People are still prideful human beings in this process, though.
- fwh | 11/04/2015 @ 09:09It sounds like something that CS Lewis pegged very early on – one of his earliest works, in fact, “The Pilgrim’s Recess” – when he wrote of a place where the residents have to fill a certain quota of opinions each week or their master cuts off their food. Whether right or wrong doesn’t matter; it’s the volume that counts.
- nightfly | 11/04/2015 @ 11:27Trying to explain the inevitable failure of central planning to some college kids, I used the analogy of the movies. Consider: In Hollywood, everyone is the very best in the world at what they do. Not just the directors and/or the actors. The key grips, the best boys, and all the other weird titles you see when the credits roll; they’re all seasoned professionals, highly trained, working at the apex of a huge, ruthlessly competitive business. And yet…. even though everyone involved is the absolute best at what they do, we still get nothing but Ant Man, Origins: The Formicating. Ant Man was a joke back in the Sixties; did anyone, I asked them, even the most dorked-out Marvel fanboi, really want a full-length, live-action movie about Ant Man? Or the A-Team, or the Dukes of Hazzard, or shot-for-shot remakes of National Lampoon’s Vacation or what have you? The target demo — teenagers — have never heard of any of these properties, but they all get made into huge-budget movies.
That’s because the feedback is all screwed up, I told them. Everyone involved is awesome at making great movies, but “making great movies” isn’t the goal. Actor X only wants to work with Director Y. Director Y will only work for Studio Z. The accountants won’t greenlight anything below a certain anticipated opening-day box office, and those figures come from marketing. The marketing guys, meanwhile, have to get to work before the filming even starts. The technical people work in a bubble, and, instead of taking directions from the scriptwriters to make the writers’ vision appear onscreen, they tell the writers to rewrite based on their effects. And so you get the Star Wars prequels, where every single aspect of the production is amazing… but the movie itself sucks.

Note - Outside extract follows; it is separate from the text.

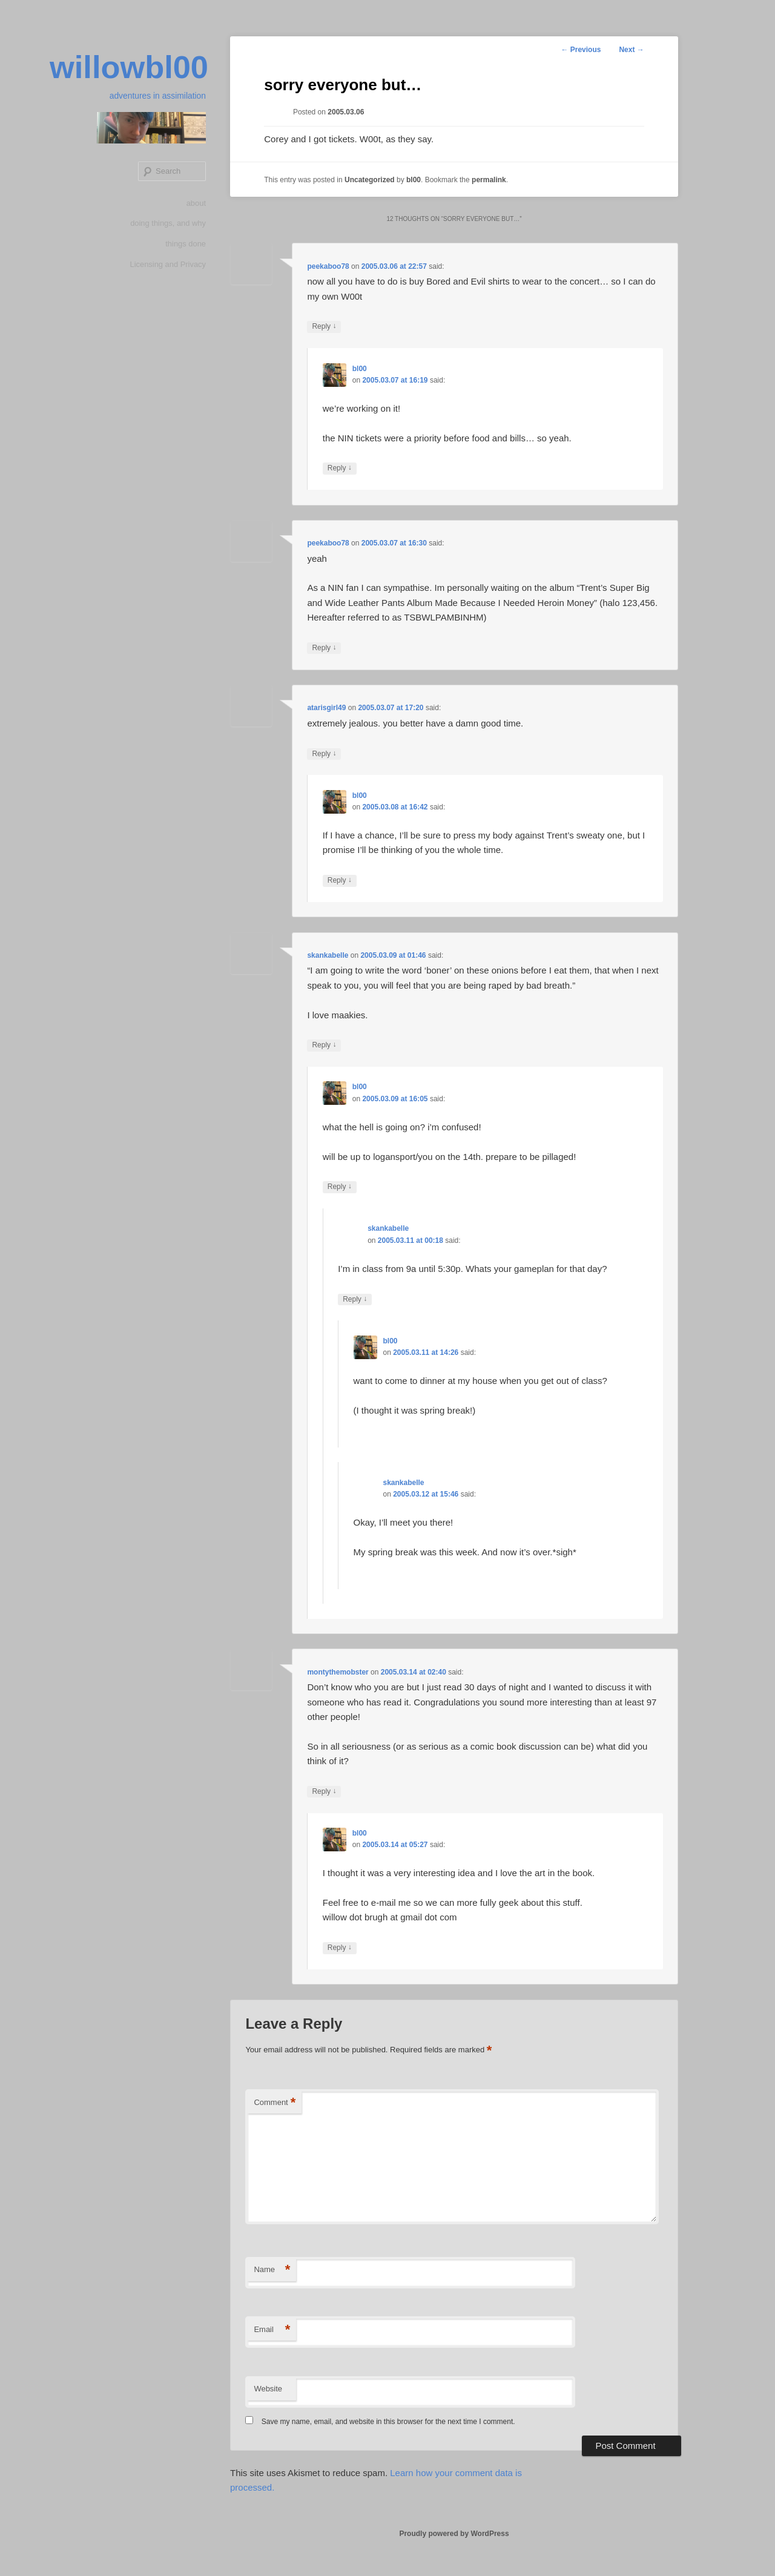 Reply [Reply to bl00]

When there’s no way to get meaningful feedback, I told them, that’s what happens. Bureaucrats report the smooth operation of their departments to other bureaucrats, but nobody bothers to ask what those departments are actually supposed to be producing. Everyone over-fulfilled the production target in the Five Year Plan, yet the workers don’t have shoes.
- Severian | 11/04/2015 @ 12:23Hey, if it ain’t dialectic, it’s PATHETIC!
- CaptDMO | 11/04/2015 @ 14:48But “feel goods” (or anti-organized feel bads) ARE the basis of rhetorical propaganda based …um….paid protestors.
Oddly, U-turns from consequences aside, “othering” rhetoric ALWAYS seems to involve “free” transfer of wealth, and/or “new rules” concerning jurisprudence.